The American Red Cross says it is experiencing a national blood crisis, its worst blood shortage in over a decade.
The organization says blood and platelet donations are critically needed to ensure patients can receive the medical treatments they need without delay.
According to the Red Cross, the crisis has forced doctors to make decisions about who receives blood transfusions and who will have to wait until more blood products are available.

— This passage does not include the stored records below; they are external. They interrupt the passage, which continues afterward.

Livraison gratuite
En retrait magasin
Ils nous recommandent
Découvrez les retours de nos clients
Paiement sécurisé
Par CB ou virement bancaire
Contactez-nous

"While some types of medical care can wait, others can’t," said Dr. Pampee Young, chief medical officer of the Red Cross, said in a news release. "Hospitals are still seeing accident victims, cancer patients, those with blood disorders like sickle cell disease, and individuals who are seriously ill who all need blood transfusions to live even as Omicron cases surge across the country. We’re doing everything we can to increase blood donations to ensure every patient can receive medical treatments without delay, but we cannot do it without more donors. We need the help of the American people."
According to the organization, the Red Cross has had to limit blood distributions to hospitals in recent weeks. On certain days, some hospitals may not receive as much as one-quarter of the blood products requested, the organization says.

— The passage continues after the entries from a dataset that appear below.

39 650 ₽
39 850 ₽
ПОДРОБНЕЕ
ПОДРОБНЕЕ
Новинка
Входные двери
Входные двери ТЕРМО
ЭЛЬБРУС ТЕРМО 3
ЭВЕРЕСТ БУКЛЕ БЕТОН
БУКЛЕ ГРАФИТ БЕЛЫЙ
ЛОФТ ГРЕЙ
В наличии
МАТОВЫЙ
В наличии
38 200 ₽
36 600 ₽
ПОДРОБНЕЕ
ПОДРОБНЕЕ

Since the start of the pandemic, the Red Cross has seen a 10% decline in the number of people donating blood, the organization says. The pandemic has brought further challenges like blood drive cancellations and staffing limitations.
The Red Cross also says it has experienced low donor turnout since the delta variant began spreading in August, a trend that is continuing with omicron.
The organization says all blood types are needed at this time, especially types O positive and O negative, as well as platelet donations.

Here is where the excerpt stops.